- **AIM OF THE TASK**:
Looking through the records below, please work out how many lines contain "PRIVACY". Give only that number.

Dataset records:
════════════════════
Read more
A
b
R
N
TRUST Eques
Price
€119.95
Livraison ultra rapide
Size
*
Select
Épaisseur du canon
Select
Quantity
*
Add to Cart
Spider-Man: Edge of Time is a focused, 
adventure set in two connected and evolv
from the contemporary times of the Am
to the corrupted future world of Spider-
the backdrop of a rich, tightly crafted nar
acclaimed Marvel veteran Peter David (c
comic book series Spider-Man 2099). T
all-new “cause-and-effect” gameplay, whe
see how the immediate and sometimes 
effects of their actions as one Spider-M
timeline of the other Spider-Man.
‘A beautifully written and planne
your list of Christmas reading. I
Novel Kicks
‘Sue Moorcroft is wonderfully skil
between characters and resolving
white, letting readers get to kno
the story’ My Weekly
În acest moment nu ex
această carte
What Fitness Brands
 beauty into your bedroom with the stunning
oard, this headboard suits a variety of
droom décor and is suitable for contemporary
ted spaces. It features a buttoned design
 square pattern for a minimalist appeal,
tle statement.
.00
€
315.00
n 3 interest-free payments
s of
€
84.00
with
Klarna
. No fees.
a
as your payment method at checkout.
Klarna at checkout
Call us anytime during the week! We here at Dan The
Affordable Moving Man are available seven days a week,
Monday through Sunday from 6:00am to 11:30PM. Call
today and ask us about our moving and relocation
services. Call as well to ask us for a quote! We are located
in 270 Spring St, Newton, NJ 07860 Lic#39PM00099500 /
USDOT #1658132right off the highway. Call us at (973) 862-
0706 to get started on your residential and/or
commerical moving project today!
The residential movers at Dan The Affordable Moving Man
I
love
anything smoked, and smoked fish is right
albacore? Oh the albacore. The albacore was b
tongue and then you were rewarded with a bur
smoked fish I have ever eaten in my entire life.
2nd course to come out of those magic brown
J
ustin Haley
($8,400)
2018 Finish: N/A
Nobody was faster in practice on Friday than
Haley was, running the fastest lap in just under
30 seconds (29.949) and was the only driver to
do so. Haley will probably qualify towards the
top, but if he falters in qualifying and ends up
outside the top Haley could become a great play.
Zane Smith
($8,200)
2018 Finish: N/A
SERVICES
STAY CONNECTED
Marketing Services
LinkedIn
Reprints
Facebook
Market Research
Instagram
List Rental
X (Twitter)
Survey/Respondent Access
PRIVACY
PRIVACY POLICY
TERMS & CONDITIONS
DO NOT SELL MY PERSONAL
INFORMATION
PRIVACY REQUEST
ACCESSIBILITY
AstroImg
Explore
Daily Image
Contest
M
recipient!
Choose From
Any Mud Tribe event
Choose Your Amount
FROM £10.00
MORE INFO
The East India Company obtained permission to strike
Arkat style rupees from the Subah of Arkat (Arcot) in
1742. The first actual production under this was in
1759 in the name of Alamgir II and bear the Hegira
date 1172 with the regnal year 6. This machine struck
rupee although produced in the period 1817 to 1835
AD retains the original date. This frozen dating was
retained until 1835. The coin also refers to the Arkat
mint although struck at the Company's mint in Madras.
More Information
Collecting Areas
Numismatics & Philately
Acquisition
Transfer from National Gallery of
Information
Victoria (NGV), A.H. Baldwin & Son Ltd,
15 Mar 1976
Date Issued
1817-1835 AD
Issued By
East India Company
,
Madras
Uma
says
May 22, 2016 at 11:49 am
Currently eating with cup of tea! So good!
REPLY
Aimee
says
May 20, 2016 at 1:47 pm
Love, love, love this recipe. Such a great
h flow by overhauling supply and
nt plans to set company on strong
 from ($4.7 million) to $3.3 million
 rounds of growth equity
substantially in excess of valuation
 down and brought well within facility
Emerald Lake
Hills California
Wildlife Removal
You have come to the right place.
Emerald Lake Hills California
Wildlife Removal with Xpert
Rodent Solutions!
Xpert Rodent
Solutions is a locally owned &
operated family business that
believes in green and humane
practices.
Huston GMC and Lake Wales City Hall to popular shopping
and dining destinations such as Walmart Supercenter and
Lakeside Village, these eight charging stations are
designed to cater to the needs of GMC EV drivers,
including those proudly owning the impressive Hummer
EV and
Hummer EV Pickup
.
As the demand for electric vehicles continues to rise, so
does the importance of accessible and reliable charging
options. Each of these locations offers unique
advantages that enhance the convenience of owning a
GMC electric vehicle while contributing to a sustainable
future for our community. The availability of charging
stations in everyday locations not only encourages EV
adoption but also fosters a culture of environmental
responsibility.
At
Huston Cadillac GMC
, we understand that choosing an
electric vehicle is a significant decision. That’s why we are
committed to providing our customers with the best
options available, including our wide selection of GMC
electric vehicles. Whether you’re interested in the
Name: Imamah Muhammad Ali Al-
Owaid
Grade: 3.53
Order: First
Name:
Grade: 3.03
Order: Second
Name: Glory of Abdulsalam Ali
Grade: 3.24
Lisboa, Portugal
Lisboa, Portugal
════════════════════
- **ANSWER TO THIS PROBLEM**:
3